(Beginning of DATA SECTION)
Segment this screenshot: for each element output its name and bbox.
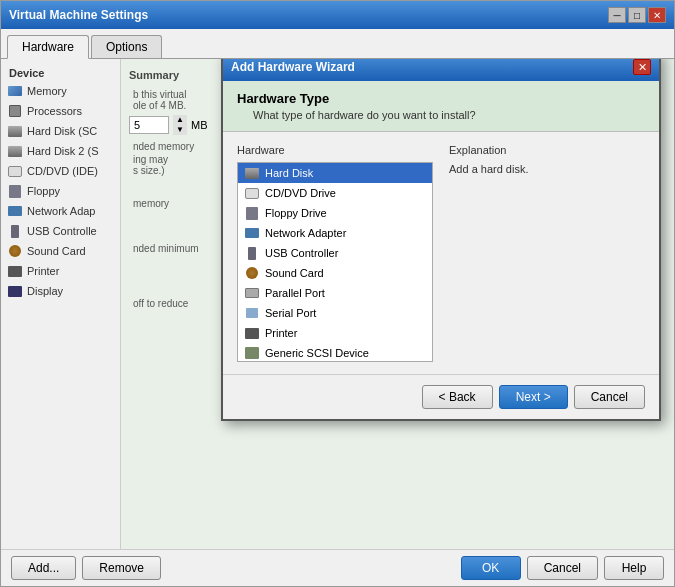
(End of DATA SECTION)
(Beginning of DATA SECTION)
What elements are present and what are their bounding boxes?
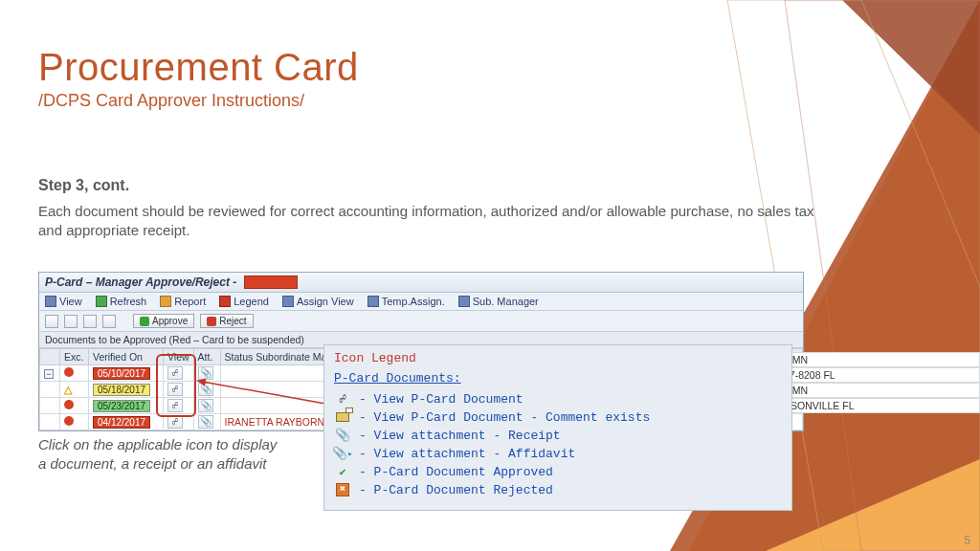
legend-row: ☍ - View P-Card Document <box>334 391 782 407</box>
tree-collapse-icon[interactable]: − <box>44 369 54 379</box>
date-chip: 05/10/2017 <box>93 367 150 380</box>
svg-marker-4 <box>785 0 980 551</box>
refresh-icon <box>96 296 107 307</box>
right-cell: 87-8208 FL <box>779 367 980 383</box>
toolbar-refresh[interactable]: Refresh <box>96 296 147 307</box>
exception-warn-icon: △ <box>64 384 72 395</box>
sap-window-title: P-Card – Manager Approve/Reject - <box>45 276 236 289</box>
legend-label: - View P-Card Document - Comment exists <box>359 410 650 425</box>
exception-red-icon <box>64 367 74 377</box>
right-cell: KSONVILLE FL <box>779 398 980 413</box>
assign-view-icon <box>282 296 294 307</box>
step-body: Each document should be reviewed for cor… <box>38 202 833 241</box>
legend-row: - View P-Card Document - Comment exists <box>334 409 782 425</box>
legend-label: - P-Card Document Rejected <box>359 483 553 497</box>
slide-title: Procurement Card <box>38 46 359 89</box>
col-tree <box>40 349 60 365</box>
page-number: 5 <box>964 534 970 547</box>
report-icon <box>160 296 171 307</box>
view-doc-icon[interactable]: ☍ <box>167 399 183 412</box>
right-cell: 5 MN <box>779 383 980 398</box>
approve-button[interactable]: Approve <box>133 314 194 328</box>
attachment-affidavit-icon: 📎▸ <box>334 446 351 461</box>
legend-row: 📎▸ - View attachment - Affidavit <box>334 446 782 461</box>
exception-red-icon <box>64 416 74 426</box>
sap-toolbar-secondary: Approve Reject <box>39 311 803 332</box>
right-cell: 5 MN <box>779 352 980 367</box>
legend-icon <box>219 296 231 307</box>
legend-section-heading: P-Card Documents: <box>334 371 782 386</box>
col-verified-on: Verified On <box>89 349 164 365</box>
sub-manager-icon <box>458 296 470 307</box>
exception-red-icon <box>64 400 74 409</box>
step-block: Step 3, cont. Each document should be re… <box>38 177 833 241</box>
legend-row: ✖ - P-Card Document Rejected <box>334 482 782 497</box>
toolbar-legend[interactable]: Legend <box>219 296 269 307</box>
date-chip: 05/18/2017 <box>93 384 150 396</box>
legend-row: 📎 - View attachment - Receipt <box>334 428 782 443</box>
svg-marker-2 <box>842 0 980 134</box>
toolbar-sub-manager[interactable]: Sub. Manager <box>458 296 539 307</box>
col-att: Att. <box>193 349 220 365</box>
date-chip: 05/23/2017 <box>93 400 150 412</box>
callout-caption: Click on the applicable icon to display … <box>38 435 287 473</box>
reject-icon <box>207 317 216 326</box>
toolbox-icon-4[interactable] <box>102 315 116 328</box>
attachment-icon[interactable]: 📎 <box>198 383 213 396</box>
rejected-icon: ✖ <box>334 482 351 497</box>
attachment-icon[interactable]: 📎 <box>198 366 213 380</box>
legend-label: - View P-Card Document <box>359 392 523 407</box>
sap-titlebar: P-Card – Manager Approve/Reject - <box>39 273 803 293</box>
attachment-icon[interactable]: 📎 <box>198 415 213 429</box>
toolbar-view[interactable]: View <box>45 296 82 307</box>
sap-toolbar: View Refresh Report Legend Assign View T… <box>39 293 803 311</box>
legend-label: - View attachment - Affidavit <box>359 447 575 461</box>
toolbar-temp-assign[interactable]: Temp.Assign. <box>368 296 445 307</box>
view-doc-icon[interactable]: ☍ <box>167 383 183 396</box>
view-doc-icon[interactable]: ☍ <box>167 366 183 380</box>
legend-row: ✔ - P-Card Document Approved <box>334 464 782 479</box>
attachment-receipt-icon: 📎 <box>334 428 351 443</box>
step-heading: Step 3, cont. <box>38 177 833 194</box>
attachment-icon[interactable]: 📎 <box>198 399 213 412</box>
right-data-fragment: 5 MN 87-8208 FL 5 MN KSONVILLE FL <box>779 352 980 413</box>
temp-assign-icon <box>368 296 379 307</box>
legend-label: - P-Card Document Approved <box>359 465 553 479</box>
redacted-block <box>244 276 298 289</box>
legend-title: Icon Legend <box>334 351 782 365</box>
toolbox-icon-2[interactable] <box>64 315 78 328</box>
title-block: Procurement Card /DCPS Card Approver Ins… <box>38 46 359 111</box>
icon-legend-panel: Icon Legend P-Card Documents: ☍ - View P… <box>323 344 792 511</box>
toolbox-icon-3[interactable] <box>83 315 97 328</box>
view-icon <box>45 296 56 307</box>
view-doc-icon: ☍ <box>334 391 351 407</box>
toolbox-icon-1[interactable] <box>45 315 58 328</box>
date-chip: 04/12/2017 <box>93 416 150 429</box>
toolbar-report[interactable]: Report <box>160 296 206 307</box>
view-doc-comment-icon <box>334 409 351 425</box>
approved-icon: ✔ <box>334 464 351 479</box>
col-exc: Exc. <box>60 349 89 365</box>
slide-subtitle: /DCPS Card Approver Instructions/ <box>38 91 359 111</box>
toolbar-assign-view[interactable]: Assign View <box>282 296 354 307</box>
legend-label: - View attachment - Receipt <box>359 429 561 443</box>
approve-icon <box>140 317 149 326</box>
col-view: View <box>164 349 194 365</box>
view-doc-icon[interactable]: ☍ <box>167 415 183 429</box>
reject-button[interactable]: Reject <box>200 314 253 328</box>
(End of DATA SECTION)
(Beginning of DATA SECTION)
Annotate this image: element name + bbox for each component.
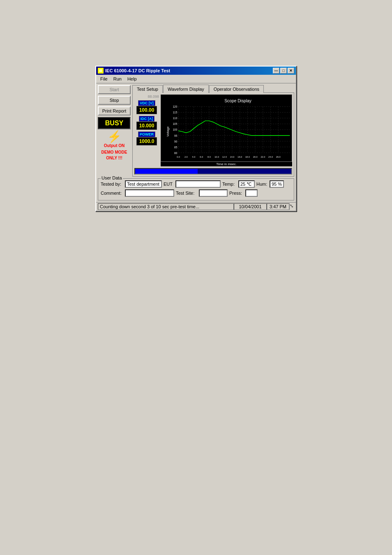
(End of DATA SECTION)
_WORK TO BE COMPLETED_
Which lines hold the word "name"? Copy each of them from the records.

_OUTPUT_
Segment this screenshot: for each element output its name and bbox.
Annotate this image: element name + bbox for each component.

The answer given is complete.